Nothing but the lines from the top of the data to the line holding "pellentesque dictum odio." should be printed, word for word and both ends included; leave the pictures out.
***** DATASET ENTRIES
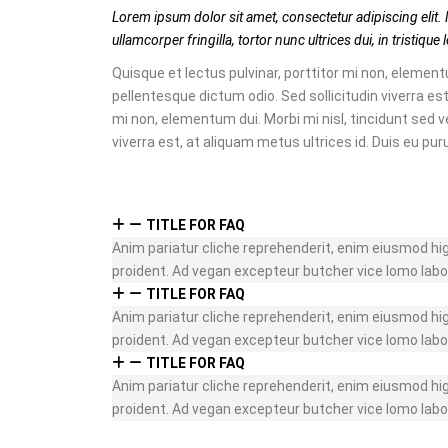
Lorem ipsum dolor sit amet, consectetur adipiscing elit. 
ullamcorper fringilla, tortor nunc ultrices dui, in tristiqu
Quisque et lectus pulvinar, porttitor mi non, elementu
pellentesque dictum odio. Sed sollicitudin viverra est
mi non, elementum dui. Morbi mi nisl, tincidunt sed v
viverra est, at aliquam metus ultrices id. Duis eu pur
TITLE FOR FAQ
Anim pariatur cliche reprehenderit, enim eiusmod hi
proident. Ad vegan excepteur butcher vice lomo labo
TITLE FOR FAQ
Anim pariatur cliche reprehenderit, enim eiusmod hi
proident. Ad vegan excepteur butcher vice lomo labo
TITLE FOR FAQ
Anim pariatur cliche reprehenderit, enim eiusmod hi
proident. Ad vegan excepteur butcher vice lomo labo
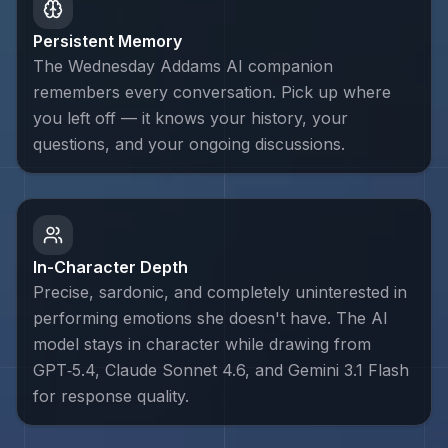
Persistent Memory
The Wednesday Addams AI companion
remembers every conversation. Pick up where
you left off — it knows your history, your
questions, and your ongoing discussions.
In-Character Depth
Precise, sardonic, and completely uninterested in
performing emotions she doesn't have. The AI
model stays in character while drawing from
GPT‑5.4, Claude Sonnet 4.6, and Gemini 3.1 Flash
for response quality.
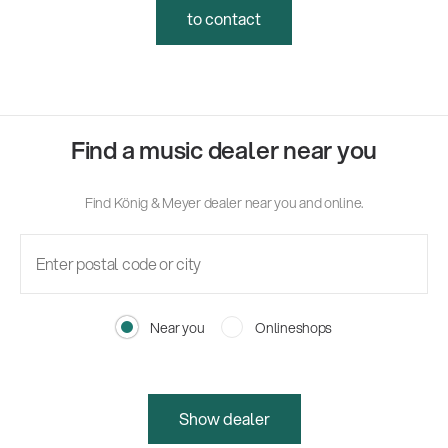
to contact
Find a music dealer near you
Find König & Meyer dealer near you and online.
Near you
Onlineshops
Show dealer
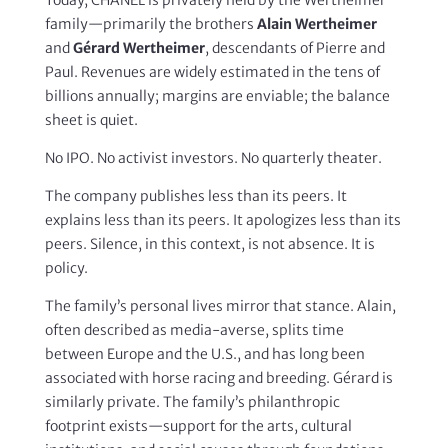
family—primarily the brothers
Alain Wertheimer
and
Gérard Wertheimer
, descendants of Pierre and
Paul. Revenues are widely estimated in the tens of
billions annually; margins are enviable; the balance
sheet is quiet.
No IPO. No activist investors. No quarterly theater.
The company publishes less than its peers. It
explains less than its peers. It apologizes less than its
peers. Silence, in this context, is not absence. It is
policy.
The family’s personal lives mirror that stance. Alain,
often described as media-averse, splits time
between Europe and the U.S., and has long been
associated with horse racing and breeding. Gérard is
similarly private. The family’s philanthropic
footprint exists—support for the arts, cultural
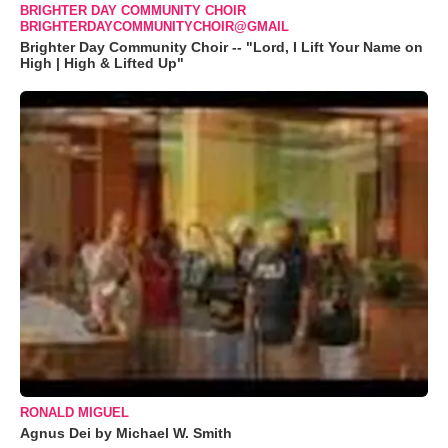
BRIGHTER DAY COMMUNITY CHOIR
BRIGHTERDAYCOMMUNITYCHOIR@GMAIL
Brighter Day Community Choir -- "Lord, I Lift Your Name on
High | High & Lifted Up"
RONALD MIGUEL
Agnus Dei by Michael W. Smith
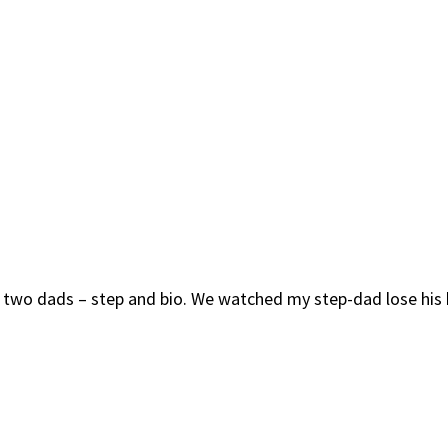
th two dads – step and bio. We watched my step-dad lose his 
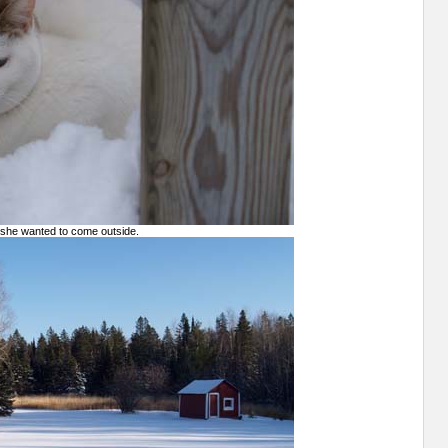
 she wanted to come outside.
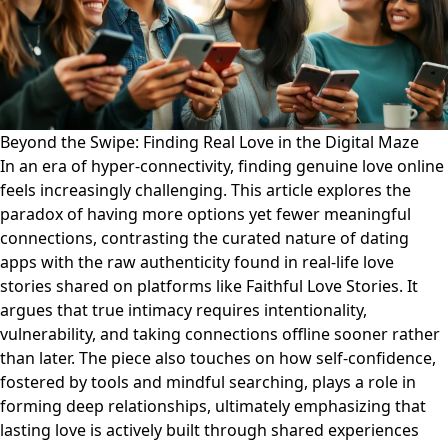
Beyond the Swipe: Finding Real Love in the Digital Maze
In an era of hyper-connectivity, finding genuine love online
feels increasingly challenging. This article explores the
paradox of having more options yet fewer meaningful
connections, contrasting the curated nature of dating
apps with the raw authenticity found in real-life love
stories shared on platforms like Faithful Love Stories. It
argues that true intimacy requires intentionality,
vulnerability, and taking connections offline sooner rather
than later. The piece also touches on how self-confidence,
fostered by tools and mindful searching, plays a role in
forming deep relationships, ultimately emphasizing that
lasting love is actively built through shared experiences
**********
EXPECTED ANSWER>
Lorem ipsum dolor sit amet, consectetur adipiscing elit. 
ullamcorper fringilla, tortor nunc ultrices dui, in tristiqu
Quisque et lectus pulvinar, porttitor mi non, elementu
pellentesque dictum odio. Sed sollicitudin viverra est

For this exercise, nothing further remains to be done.